### YOUR TASK
The answer must be every line below that holds the word "lebih".

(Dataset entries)
.....
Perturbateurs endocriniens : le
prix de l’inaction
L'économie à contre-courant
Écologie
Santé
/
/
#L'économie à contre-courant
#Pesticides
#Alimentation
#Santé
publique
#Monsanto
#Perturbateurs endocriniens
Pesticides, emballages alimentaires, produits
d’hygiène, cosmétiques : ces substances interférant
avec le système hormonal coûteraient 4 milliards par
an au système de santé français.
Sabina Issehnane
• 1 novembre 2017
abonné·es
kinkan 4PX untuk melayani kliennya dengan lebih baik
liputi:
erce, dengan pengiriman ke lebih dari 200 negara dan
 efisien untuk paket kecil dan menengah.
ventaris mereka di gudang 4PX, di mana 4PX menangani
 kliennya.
.....
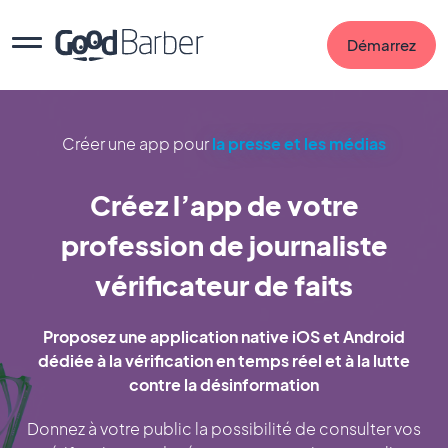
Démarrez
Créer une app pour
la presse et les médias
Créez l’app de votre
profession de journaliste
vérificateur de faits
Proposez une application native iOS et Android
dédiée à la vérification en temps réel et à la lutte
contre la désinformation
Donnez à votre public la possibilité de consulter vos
.....
### RESULT
kinkan 4PX untuk melayani kliennya dengan lebih baik
erce, dengan pengiriman ke lebih dari 200 negara dan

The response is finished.